EXERCISE DETAILS:
Restate the listing below line for line and word for word, without the pictures.

PROVIDED ENTRIES:
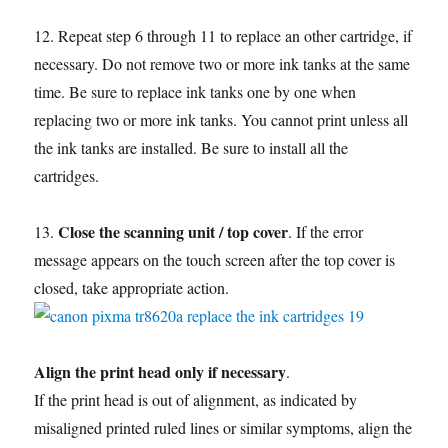
12. Repeat step 6 through 11 to replace an other cartridge, if
necessary. Do not remove two or more ink tanks at the same
time. Be sure to replace ink tanks one by one when
replacing two or more ink tanks. You cannot print unless all
the ink tanks are installed. Be sure to install all the
cartridges.
Close the scanning unit / top cover
13.
. If the error
message appears on the touch screen after the top cover is
closed, take appropriate action.
Align the print head only if necessary
.
If the print head is out of alignment, as indicated by
misaligned printed ruled lines or similar symptoms, align the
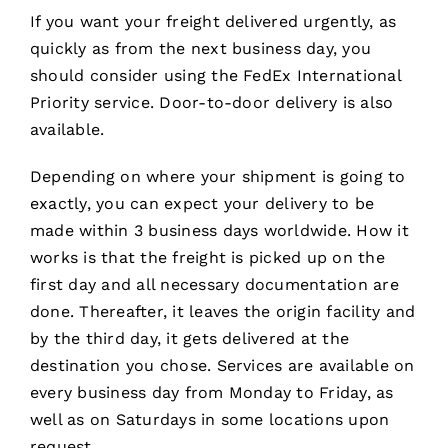
If you want your freight delivered urgently, as
quickly as from the next business day, you
should consider using the FedEx International
Priority service. Door-to-door delivery is also
available.
Depending on where your shipment is going to
exactly, you can expect your delivery to be
made within 3 business days worldwide. How it
works is that the freight is picked up on the
first day and all necessary documentation are
done. Thereafter, it leaves the origin facility and
by the third day, it gets delivered at the
destination you chose. Services are available on
every business day from Monday to Friday, as
well as on Saturdays in some locations upon
request.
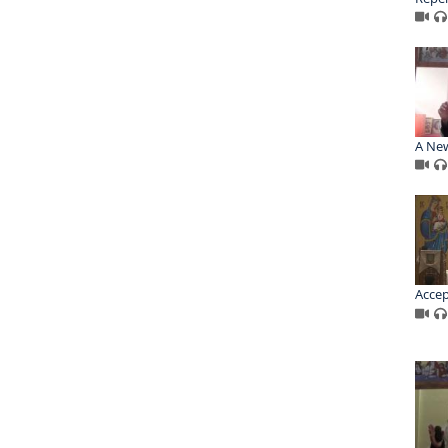
A New
Accep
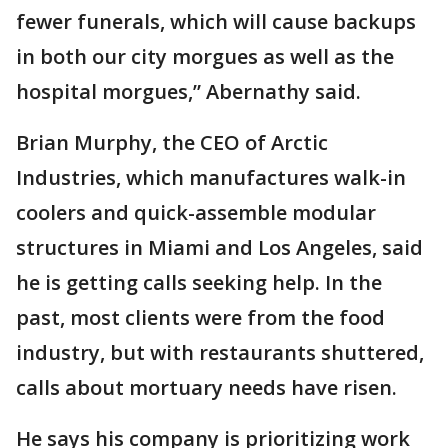
fewer funerals, which will cause backups
in both our city morgues as well as the
hospital morgues,” Abernathy said.
Brian Murphy, the CEO of Arctic
Industries, which manufactures walk-in
coolers and quick-assemble modular
structures in Miami and Los Angeles, said
he is getting calls seeking help. In the
past, most clients were from the food
industry, but with restaurants shuttered,
calls about mortuary needs have risen.
He says his company is prioritizing work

COMPLETED TASK:
12. Repeat step 6 through 11 to replace an other cartridge, if
necessary. Do not remove two or more ink tanks at the same
time. Be sure to replace ink tanks one by one when
replacing two or more ink tanks. You cannot print unless all
the ink tanks are installed. Be sure to install all the
cartridges.
Close the scanning unit / top cover
13.
. If the error
message appears on the touch screen after the top cover is
closed, take appropriate action.
Align the print head only if necessary
.
If the print head is out of alignment, as indicated by
misaligned printed ruled lines or similar symptoms, align the
If you want your freight delivered urgently, as
quickly as from the next business day, you
should consider using the FedEx International
Priority service. Door-to-door delivery is also
available.
Depending on where your shipment is going to
exactly, you can expect your delivery to be
made within 3 business days worldwide. How it
works is that the freight is picked up on the
first day and all necessary documentation are
done. Thereafter, it leaves the origin facility and
by the third day, it gets delivered at the
destination you chose. Services are available on
every business day from Monday to Friday, as
well as on Saturdays in some locations upon
request.
A New
Accep
fewer funerals, which will cause backups
in both our city morgues as well as the
hospital morgues,” Abernathy said.
Brian Murphy, the CEO of Arctic
Industries, which manufactures walk-in
coolers and quick-assemble modular
structures in Miami and Los Angeles, said
he is getting calls seeking help. In the
past, most clients were from the food
industry, but with restaurants shuttered,
calls about mortuary needs have risen.
He says his company is prioritizing work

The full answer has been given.